Disturbing and Alarming': Pastors Deliver Tough Response to College President's Bible Stance Amid Furor Over Lesbian Preacher's Speech

"We stand today to believe that the Bible is right."

Two preachers who have vocally opposed a controversial decision by officials at American Baptist College in Nashville, Tennessee, to invite a lesbian pastor to speak on campus, specifically took aim this week at a recent claim about the Bible that was made by the school's president, Dr. Forrest Harris.

Harris has publicly defended the college's invite to Bishop Yvette Flunder, a California-based preacher who is married to a woman, telling the Tennessean that he finds it “sad that people use religion and idolatry of the Bible to demoralize same-gender-loving people.”

When asked to explain what he meant by “idolatry of the Bible,” Harris offered up a definition that Pastor W. Dwight McKissic of Cornerstone Baptist Church in Arlington, Texas, and Pastor Randy Vaughn of Mt. Sinai Missionary Baptist Church in Port Arthur, Texas, both found "deeply disturbing and alarming."

"When people say [the Bible] is synonymous with God and the truth," Harris said. "We can’t be guided and dictated by a first-century worldview."

McKissic told TheBlaze that he was particularly surprised by the president's comments on the Bible, considering the National Baptist Convention's views on scripture.

"It is deeply disturbing and alarming for a Baptist college president, with our first article of faith being — we believe in the authority of scripture as an … eternal word of God — for him to dismiss what the scripture has to say," McKissic said. "That speaks volumes about the theological direction of that institution."

He also said that the school's board of trustees must immediately dismiss Harris, unless the board members agree with him. And if that's the case, McKissic said that the denomination should promptly dismiss the board.

"He is way out of line, out of step with Baptists," McKissic said of Harris. "And he has the college on a whole different page, and I believe he will be held accountable."

Vaughn agreed with these sentiments, claiming that Harris' statement about the Bible seems to dismiss what most pastors have been preaching as "totally irrelevant."

"The scripture is right, it is true … we don't hold ourselves to be better than anyone.
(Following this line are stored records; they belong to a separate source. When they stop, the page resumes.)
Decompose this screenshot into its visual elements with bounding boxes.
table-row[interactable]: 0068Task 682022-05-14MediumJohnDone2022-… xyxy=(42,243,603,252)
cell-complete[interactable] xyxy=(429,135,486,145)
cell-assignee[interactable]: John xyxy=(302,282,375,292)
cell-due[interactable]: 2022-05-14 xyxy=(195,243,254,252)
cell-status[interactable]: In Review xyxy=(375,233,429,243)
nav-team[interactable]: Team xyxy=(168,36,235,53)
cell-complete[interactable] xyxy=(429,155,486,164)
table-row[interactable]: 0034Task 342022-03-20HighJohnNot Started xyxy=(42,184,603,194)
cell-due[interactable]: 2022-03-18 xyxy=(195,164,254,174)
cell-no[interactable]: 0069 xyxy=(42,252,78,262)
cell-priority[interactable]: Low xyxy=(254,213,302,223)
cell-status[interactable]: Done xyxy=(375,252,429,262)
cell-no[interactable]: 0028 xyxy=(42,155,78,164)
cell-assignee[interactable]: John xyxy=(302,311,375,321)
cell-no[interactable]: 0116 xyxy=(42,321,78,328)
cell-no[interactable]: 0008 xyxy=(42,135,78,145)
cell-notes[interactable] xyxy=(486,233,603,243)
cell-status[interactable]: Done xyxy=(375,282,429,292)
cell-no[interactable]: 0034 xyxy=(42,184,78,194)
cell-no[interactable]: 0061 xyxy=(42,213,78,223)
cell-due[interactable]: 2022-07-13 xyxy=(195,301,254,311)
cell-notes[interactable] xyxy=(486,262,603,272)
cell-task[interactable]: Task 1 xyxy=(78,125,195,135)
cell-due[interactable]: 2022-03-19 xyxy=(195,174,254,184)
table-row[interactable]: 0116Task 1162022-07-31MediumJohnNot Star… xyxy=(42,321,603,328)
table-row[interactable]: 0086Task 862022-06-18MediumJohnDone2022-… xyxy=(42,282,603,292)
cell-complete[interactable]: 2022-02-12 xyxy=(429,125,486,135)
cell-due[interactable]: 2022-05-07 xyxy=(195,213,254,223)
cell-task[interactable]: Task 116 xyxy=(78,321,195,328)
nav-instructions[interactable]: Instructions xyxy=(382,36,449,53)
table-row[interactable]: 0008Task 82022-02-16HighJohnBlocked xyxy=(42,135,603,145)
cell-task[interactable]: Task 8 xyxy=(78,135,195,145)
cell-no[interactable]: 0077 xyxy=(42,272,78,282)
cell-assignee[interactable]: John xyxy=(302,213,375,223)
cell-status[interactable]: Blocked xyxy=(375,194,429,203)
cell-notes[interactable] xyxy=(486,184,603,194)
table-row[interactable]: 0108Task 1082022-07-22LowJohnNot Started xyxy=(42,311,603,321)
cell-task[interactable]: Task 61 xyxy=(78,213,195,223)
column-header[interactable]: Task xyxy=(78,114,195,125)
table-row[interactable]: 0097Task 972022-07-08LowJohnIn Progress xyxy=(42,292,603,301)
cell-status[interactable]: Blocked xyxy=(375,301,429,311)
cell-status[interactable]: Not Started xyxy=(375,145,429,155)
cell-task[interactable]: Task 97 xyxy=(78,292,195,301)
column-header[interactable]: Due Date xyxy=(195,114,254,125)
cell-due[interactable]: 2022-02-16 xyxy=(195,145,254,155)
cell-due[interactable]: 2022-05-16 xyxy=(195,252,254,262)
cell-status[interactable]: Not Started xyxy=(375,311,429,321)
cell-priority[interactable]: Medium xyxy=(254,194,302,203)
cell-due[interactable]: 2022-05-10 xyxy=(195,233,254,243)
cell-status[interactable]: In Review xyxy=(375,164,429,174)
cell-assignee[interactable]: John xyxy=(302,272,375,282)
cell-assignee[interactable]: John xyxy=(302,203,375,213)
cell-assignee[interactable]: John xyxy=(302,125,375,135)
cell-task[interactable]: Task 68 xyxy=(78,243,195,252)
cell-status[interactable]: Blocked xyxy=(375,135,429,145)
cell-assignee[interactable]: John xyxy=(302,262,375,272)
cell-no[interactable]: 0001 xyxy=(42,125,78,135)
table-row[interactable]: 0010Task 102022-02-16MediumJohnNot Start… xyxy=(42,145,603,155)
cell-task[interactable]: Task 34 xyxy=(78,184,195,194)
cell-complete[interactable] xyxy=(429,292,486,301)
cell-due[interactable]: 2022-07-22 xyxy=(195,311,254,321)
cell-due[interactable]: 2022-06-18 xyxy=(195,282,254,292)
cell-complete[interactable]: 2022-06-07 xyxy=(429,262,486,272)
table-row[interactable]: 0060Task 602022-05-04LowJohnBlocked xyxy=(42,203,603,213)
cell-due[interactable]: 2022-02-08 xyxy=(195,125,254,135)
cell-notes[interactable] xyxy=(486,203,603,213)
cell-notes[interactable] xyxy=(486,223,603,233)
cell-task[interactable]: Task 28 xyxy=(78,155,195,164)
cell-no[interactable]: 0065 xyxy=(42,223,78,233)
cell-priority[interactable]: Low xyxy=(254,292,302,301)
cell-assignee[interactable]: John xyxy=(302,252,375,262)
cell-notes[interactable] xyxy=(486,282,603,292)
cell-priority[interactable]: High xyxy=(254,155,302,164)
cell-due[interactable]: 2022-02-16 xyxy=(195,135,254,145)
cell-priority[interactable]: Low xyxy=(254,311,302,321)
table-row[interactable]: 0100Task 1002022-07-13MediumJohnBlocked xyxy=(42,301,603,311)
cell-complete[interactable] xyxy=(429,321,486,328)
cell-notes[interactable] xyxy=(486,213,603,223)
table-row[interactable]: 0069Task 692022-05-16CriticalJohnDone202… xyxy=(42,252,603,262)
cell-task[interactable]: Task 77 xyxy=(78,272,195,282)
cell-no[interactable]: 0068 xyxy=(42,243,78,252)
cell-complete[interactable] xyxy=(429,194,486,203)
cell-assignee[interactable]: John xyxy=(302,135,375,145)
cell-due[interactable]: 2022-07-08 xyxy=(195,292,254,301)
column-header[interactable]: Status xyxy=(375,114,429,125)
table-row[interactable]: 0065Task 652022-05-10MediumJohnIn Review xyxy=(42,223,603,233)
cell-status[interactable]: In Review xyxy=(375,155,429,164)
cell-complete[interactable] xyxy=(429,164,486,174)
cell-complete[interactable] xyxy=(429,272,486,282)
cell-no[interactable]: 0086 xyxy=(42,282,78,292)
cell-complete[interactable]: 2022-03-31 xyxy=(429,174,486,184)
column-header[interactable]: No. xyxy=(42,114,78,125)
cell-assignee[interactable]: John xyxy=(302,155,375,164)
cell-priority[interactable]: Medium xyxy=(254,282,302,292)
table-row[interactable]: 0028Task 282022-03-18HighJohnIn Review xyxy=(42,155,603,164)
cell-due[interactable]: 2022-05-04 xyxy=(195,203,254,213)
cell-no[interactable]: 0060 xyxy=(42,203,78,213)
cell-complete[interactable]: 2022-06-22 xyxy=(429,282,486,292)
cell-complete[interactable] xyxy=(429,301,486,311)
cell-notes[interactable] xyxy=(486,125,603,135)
We're all sinners," he said. "We've found our way to the cross. We stand today to believe that the Bible is right."

McKissic and Vaughn, both members of the National Baptist Fellowship of Concerned Pastors, a group that has vocally opposed Flunder's speech, also held a press conference on Tuesday to discuss the issue.

The group is also opposed to two additional "active proponents of same-sex marriage" who were invited this week to the American Baptist College campus — Pastor Delman Coates, who pushed for gay marriage in Maryland, and Alan Bosaek, who tried to persuade the South African Dutch Reformed Church to embrace same-sex nuptials.

The preachers believe that, by inviting these speakers, Harris and the school are in violation of denominational rules and regulations.

With American Baptist College refusing to disinvite Flunder, though, McKissic and Vaughn said that they hope to "stir up leadership" in an effort to see the denomination speak out against the school's actions and solidify "theological positioning" on the matter.

"We believe that the Bible establishes for us … what we believe to be God's word — that homosexuality… is a sin," Vaughn told TheBlaze.